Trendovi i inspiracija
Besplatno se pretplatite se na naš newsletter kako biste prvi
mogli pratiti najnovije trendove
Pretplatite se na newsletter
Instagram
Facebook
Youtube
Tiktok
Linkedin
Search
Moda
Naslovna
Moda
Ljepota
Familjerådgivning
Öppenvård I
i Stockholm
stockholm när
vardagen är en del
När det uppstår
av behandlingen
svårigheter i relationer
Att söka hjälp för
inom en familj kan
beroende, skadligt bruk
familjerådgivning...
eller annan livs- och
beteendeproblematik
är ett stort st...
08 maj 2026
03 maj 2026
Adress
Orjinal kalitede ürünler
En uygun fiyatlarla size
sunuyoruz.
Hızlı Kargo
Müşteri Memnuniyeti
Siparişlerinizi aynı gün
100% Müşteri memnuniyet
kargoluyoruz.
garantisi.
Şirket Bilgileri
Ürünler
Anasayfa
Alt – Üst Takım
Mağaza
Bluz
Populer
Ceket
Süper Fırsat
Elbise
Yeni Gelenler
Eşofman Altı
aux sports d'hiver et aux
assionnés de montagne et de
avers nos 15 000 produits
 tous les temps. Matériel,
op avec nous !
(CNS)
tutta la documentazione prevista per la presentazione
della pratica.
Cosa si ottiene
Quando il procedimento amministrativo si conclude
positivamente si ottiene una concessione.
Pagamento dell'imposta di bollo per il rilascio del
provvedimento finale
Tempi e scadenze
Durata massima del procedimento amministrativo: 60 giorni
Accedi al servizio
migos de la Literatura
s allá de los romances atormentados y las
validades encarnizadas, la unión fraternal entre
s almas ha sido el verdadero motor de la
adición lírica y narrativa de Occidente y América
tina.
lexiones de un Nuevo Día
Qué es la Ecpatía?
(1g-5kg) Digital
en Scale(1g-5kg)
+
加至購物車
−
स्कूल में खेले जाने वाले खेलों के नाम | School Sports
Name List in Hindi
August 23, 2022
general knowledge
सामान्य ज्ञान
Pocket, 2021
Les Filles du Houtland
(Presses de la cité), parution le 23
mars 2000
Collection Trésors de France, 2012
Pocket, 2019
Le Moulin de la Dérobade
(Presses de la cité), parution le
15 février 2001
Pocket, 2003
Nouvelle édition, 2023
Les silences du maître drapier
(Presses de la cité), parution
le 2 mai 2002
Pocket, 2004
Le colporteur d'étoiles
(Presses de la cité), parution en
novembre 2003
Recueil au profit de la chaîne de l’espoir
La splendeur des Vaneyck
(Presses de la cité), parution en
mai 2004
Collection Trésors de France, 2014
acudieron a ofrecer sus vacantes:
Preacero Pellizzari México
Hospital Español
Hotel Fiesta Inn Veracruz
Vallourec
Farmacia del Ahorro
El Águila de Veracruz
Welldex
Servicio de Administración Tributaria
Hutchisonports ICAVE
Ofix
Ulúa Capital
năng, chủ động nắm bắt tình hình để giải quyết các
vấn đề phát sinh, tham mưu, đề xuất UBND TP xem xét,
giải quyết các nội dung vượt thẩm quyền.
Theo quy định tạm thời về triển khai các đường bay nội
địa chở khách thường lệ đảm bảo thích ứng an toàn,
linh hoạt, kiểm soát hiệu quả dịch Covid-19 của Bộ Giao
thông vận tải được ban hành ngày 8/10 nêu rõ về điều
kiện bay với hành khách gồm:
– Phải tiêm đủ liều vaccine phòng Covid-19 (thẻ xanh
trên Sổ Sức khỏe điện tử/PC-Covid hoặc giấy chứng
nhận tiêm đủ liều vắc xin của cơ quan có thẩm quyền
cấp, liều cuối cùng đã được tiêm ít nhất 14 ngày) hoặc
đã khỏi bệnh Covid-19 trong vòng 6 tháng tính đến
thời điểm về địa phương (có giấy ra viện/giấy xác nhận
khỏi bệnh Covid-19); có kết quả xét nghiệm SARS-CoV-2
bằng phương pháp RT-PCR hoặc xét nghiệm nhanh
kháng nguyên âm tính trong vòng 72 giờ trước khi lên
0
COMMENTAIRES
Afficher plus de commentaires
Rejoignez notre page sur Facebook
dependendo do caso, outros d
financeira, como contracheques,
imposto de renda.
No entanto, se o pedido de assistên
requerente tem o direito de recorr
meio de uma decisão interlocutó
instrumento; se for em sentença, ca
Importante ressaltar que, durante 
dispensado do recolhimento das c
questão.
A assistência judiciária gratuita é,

PROBLEM STATEMENT – From the records above, repeat exactly the lines from the one with "migos de la Literatura" through the one with "đã khỏi bệnh", both included.

COMPLETED EXERCISE –
migos de la Literatura
s allá de los romances atormentados y las
validades encarnizadas, la unión fraternal entre
s almas ha sido el verdadero motor de la
adición lírica y narrativa de Occidente y América
tina.
lexiones de un Nuevo Día
Qué es la Ecpatía?
(1g-5kg) Digital
en Scale(1g-5kg)
+
加至購物車
−
स्कूल में खेले जाने वाले खेलों के नाम | School Sports
Name List in Hindi
August 23, 2022
general knowledge
सामान्य ज्ञान
Pocket, 2021
Les Filles du Houtland
(Presses de la cité), parution le 23
mars 2000
Collection Trésors de France, 2012
Pocket, 2019
Le Moulin de la Dérobade
(Presses de la cité), parution le
15 février 2001
Pocket, 2003
Nouvelle édition, 2023
Les silences du maître drapier
(Presses de la cité), parution
le 2 mai 2002
Pocket, 2004
Le colporteur d'étoiles
(Presses de la cité), parution en
novembre 2003
Recueil au profit de la chaîne de l’espoir
La splendeur des Vaneyck
(Presses de la cité), parution en
mai 2004
Collection Trésors de France, 2014
acudieron a ofrecer sus vacantes:
Preacero Pellizzari México
Hospital Español
Hotel Fiesta Inn Veracruz
Vallourec
Farmacia del Ahorro
El Águila de Veracruz
Welldex
Servicio de Administración Tributaria
Hutchisonports ICAVE
Ofix
Ulúa Capital
năng, chủ động nắm bắt tình hình để giải quyết các
vấn đề phát sinh, tham mưu, đề xuất UBND TP xem xét,
giải quyết các nội dung vượt thẩm quyền.
Theo quy định tạm thời về triển khai các đường bay nội
địa chở khách thường lệ đảm bảo thích ứng an toàn,
linh hoạt, kiểm soát hiệu quả dịch Covid-19 của Bộ Giao
thông vận tải được ban hành ngày 8/10 nêu rõ về điều
kiện bay với hành khách gồm:
– Phải tiêm đủ liều vaccine phòng Covid-19 (thẻ xanh
trên Sổ Sức khỏe điện tử/PC-Covid hoặc giấy chứng
nhận tiêm đủ liều vắc xin của cơ quan có thẩm quyền
cấp, liều cuối cùng đã được tiêm ít nhất 14 ngày) hoặc
đã khỏi bệnh Covid-19 trong vòng 6 tháng tính đến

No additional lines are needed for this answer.